Keywords: Affective computing, competition, physiological measurements, physiological linkage, pattern recognition, dynamic difficulty adaptation
1. Introduction
Competition and cooperation between multiple interacting humans are popular in many areas of human-machine interaction. Perhaps most famously, computer games tend to include a multiplayer mode that lets several players compete or cooperate with each other (Chanel, Kivikangas, & Ravaja, 2012). However, there are also many serious examples of competitive and cooperative human-machine interaction scenarios. For example, students can cooperate or compete in educational scenarios to learn different topics (N. Zhou et al., 2020), patients in technology-assisted language therapy can work with each other to relearn words (Grechuta et al., 2016), and stroke survivors in technology-assisted motor rehabilitation (Baur et al., 2018; Goršič, Cikajlo, & Novak, 2017) as well as overweight adults in technology-assisted weight loss programs (Esakia, McCrickard, Harden, Horning, & Ramalingam, 2020) can compete or cooperate with each other for increased motivation and exercise intensity. While such multi-user scenarios have many potential benefits, they also present new challenges. One challenge is that such scenarios often include two users with different skills and abilities – for example, a severely impaired patient working with a mildly impaired patient. In such cases, the task difficulty should be intelligently balanced so that both users remain engaged by the task, usefully contribute to it, and derive maximum benefit from it. But how can this adaptation be performed most effectively?
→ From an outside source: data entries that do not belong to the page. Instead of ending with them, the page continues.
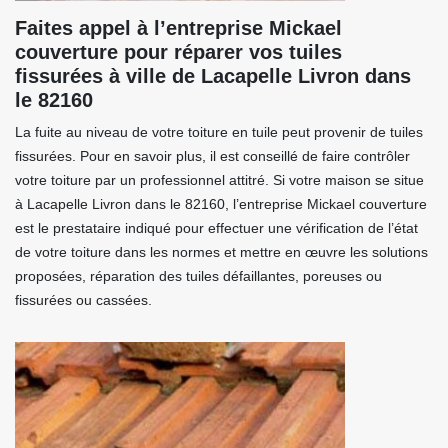
Faites appel à l’entreprise Mickael
couverture pour réparer vos tuiles
fissurées à ville de Lacapelle Livron dans
le 82160
La fuite au niveau de votre toiture en tuile peut provenir de tuiles
fissurées. Pour en savoir plus, il est conseillé de faire contrôler
votre toiture par un professionnel attitré. Si votre maison se situe
à Lacapelle Livron dans le 82160, l’entreprise Mickael couverture
est le prestataire indiqué pour effectuer une vérification de l’état
de votre toiture dans les normes et mettre en œuvre les solutions
proposées, réparation des tuiles défaillantes, poreuses ou
fissurées ou cassées.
In single-user scenarios, difficulty adaptation is usually performed based on either task performance or physiological responses. Performance is a task-specific concept – for example, the score in a computer game or the number of successfully completed actions in a rehabilitation exercise. It can be easily measured and can serve as the basis for simple, intuitive adaptation rules (e.g., if score is high, make the game harder). However, although performance is a good indicator of a person’s capabilities, it does not provide precise information regarding their internal, subjective state. For example, a person can exhibit acceptable performance but at the cost of high workload that may lead to stress and fatigue (Watson, Ntuen, & Park, 1996). Therefore, many studies have instead focused on physiological measurements such as the electrocardiogram (ECG), respiration and skin conductance, which provide an estimate of the person’s cognitive and affective (emotional) state, allowing difficulty to be adapted in a more personalized manner (e.g., if player workload is high, reduce game difficulty) (Novak, Mihelj, & Munih, 2012). Assessment of a user’s cognitive and affective states from physiological responses and scenario adaptation in response to these user states falls under the field of affective computing (Picard, Vyzas, & Healey, 2001) and is used for diverse purposes such as attention and workload recognition in drivers (Fan, Wade, Key, Warren, & Sarkar, 2018), computer game difficulty adaptation (C. Liu, Agrawal, Sarkar, & Chen, 2009), and adaptive automation in flight (Wilson & Russell, 2007). Studies of single-user scenarios have shown that physiology-based adaptation often outperforms performance-based adaptation (Bian et al., 2019; C. Liu et al., 2009; Xu et al., 2018); thus, physiology-based adaptation might also be promising for multi-user scenarios.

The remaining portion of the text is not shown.